C'est-à-dire, si c'est moi que vous cherchez, vous n'avez rien à démêler avec eux; je me livre moi-même entre vos mains, et c'est ainsi que jusqu'à la dernière heure, il donne à ses disciples des témoignages persévérants de son amour pour eux.
Il est au milieu d'eux, et il frappe leurs yeux de cécité, et l'Évangéliste nous fait bien voir que ce ne sont pas les ténèbres de la nuit qui les empêchèrent de reconnaître Jésus on prenant soin de nous dire qu'ils avaient avec eux des torches et des lanternes. Au défaut même de lumières, ils auraient dû le reconnaître à sa voix, et si cette troupe ne connaissait pas Jésus, comment Judas qui avait continuellement été avec lui pouvait-il ne pas le reconnaître? Aussi l'Évangéliste fait-il remarquer que Judas qui le trahissait, était aussi avec eux. Or, Jésus voulait opérer ce prodige pour leur montrer que sans sa permission, non-seulement ils ne pouvaient pas se saisir de sa personne, mais qu'ils ne pouvaient infime le voir quoiqu'il fût présent au milieu d'eux. Lors donc qu'il leur eut dit: C'est moi, ils furent renversés et tombèrent par terre.
Le Sauveur ne veut pas cependant qu'on puisse penser que c'est lui qui a comme amené les Juifs à le mettre à mort, en se livrant de lui-même à ses ennemis, et il fait tout ce qui était nécessaire pour les détourner de leur criminel dessein.
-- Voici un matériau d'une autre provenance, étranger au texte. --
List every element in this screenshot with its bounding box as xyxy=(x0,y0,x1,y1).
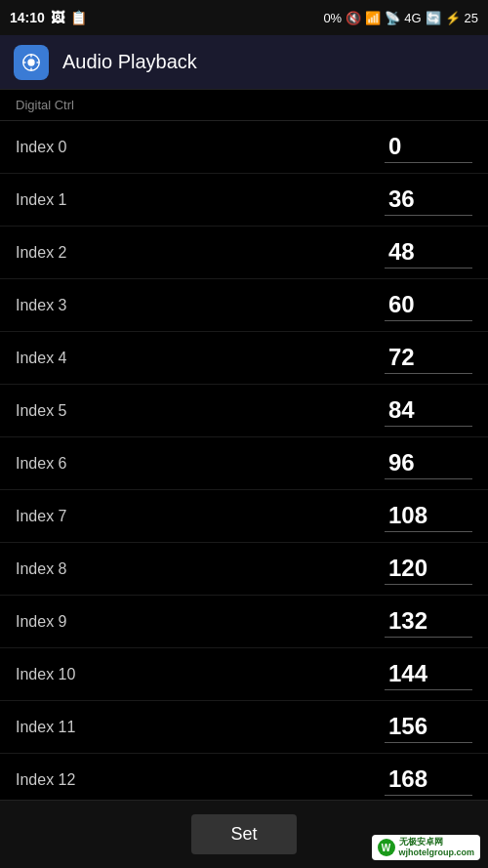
list-item: Index 4 xyxy=(0,332,488,385)
item-label-9: Index 9 xyxy=(16,613,66,631)
item-input-1[interactable] xyxy=(385,184,472,216)
item-label-6: Index 6 xyxy=(16,455,66,473)
item-input-2[interactable] xyxy=(385,236,472,269)
item-label-10: Index 10 xyxy=(16,666,75,683)
svg-point-1 xyxy=(27,59,34,65)
list-item: Index 5 xyxy=(0,385,488,437)
signal-icon: 📡 xyxy=(385,11,400,25)
category-header: Digital Ctrl xyxy=(0,90,488,121)
notification-icon: 📋 xyxy=(70,10,87,25)
item-input-6[interactable] xyxy=(385,447,472,479)
page-title: Audio Playback xyxy=(62,51,197,73)
list-item: Index 10 xyxy=(0,648,488,701)
list-item: Index 1 xyxy=(0,174,488,227)
title-bar: Audio Playback xyxy=(0,35,488,90)
status-right: 0% 🔇 📶 📡 4G 🔄 ⚡ 25 xyxy=(323,11,478,25)
item-input-3[interactable] xyxy=(385,289,472,321)
item-input-0[interactable] xyxy=(385,131,472,163)
list-item: Index 3 xyxy=(0,279,488,332)
watermark-text: 无极安卓网 wjhotelgroup.com xyxy=(399,837,475,858)
items-list: Index 0Index 1Index 2Index 3Index 4Index… xyxy=(0,121,488,868)
set-button[interactable]: Set xyxy=(191,814,296,854)
list-item: Index 12 xyxy=(0,754,488,806)
item-label-7: Index 7 xyxy=(16,508,66,525)
item-input-7[interactable] xyxy=(385,500,472,532)
item-label-4: Index 4 xyxy=(16,350,66,367)
item-label-1: Index 1 xyxy=(16,191,66,209)
list-item: Index 8 xyxy=(0,543,488,596)
status-left: 14:10 🖼 📋 xyxy=(10,10,87,25)
wifi-icon: 📶 xyxy=(365,11,381,25)
sync-icon: 🔄 xyxy=(426,11,441,25)
battery-label: 25 xyxy=(465,11,478,25)
item-label-11: Index 11 xyxy=(16,719,75,736)
item-input-9[interactable] xyxy=(385,605,472,638)
list-item: Index 2 xyxy=(0,227,488,279)
list-item: Index 0 xyxy=(0,121,488,174)
status-time: 14:10 xyxy=(10,10,45,25)
item-input-4[interactable] xyxy=(385,342,472,374)
item-label-3: Index 3 xyxy=(16,297,66,314)
volume-label: 0% xyxy=(323,11,342,25)
list-item: Index 6 xyxy=(0,437,488,490)
network-label: 4G xyxy=(404,11,421,25)
item-label-2: Index 2 xyxy=(16,244,66,262)
charging-icon: ⚡ xyxy=(445,11,461,25)
item-input-12[interactable] xyxy=(385,764,472,796)
item-input-11[interactable] xyxy=(385,711,472,743)
scroll-area: Digital Ctrl Index 0Index 1Index 2Index … xyxy=(0,90,488,868)
item-input-5[interactable] xyxy=(385,394,472,427)
app-icon xyxy=(14,45,49,80)
watermark-logo: W xyxy=(378,839,395,856)
item-label-0: Index 0 xyxy=(16,139,66,156)
item-label-8: Index 8 xyxy=(16,560,66,578)
photo-icon: 🖼 xyxy=(51,10,64,25)
volume-icon: 🔇 xyxy=(346,11,361,25)
item-label-12: Index 12 xyxy=(16,771,75,789)
item-label-5: Index 5 xyxy=(16,402,66,420)
item-input-8[interactable] xyxy=(385,553,472,585)
list-item: Index 9 xyxy=(0,596,488,648)
watermark: W 无极安卓网 wjhotelgroup.com xyxy=(372,835,481,860)
list-item: Index 7 xyxy=(0,490,488,543)
status-bar: 14:10 🖼 📋 0% 🔇 📶 📡 4G 🔄 ⚡ 25 xyxy=(0,0,488,35)
item-input-10[interactable] xyxy=(385,658,472,690)
list-item: Index 11 xyxy=(0,701,488,754)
Mais comme ils persévèrent opiniâtrement et qu'ils sont tout à fait sans excuse, il se remet lui-même entre leurs mains: «Il leur demanda encore une fois: Qui cherchez-vous? Ils lui dirent: Jésus de Nazareth».
Aussi l'Évangéliste voulant nous montrer que ce n'était point là un acte de leur volonté, mais un effet de la puissance de celui qu'ils venaient d'arrêter, ajoute: «Afin que fût accomplie la parole qu'il avait dite: Je n'ai perdu aucun de ceux que vous m'avez donnés». Notre-Seigneur n'avait pas eu en vue dans ces paroles la mort du corps, mais la mort éternelle; l'Évangéliste les applique à la mort même corporelle.
Il commande à ses ennemis, et ses ennemis exécutent ses ordres, et ils laissent aller en liberté ceux qu'il leur défend de faire périr.
Est-ce que les Apôtres devaient être pour toujours à l'abri de la mort? Pourquoi donc les perdrait-il, s'ils mouraient alors? C'est qu'ils ne croyaient pas encore, en lui comme il faut croire pour ne point périr.
Cette cohorte était composée non de Juifs, mais de soldats romains. Les ennemis de Jésus l'avaient demandée au gouverneur comme pour s'emparer juridiquement du coupable, au nom de l'autorité légitime, et afin que personne ne cherchât à le délivrer de leurs mains, quoiqu'il y eût d'ailleurs une foule si nombreuse, et si bien armée, qu'elle fut capable d'effrayer et au besoin de repousser celui qui oserait prendre la défense du Sauveur.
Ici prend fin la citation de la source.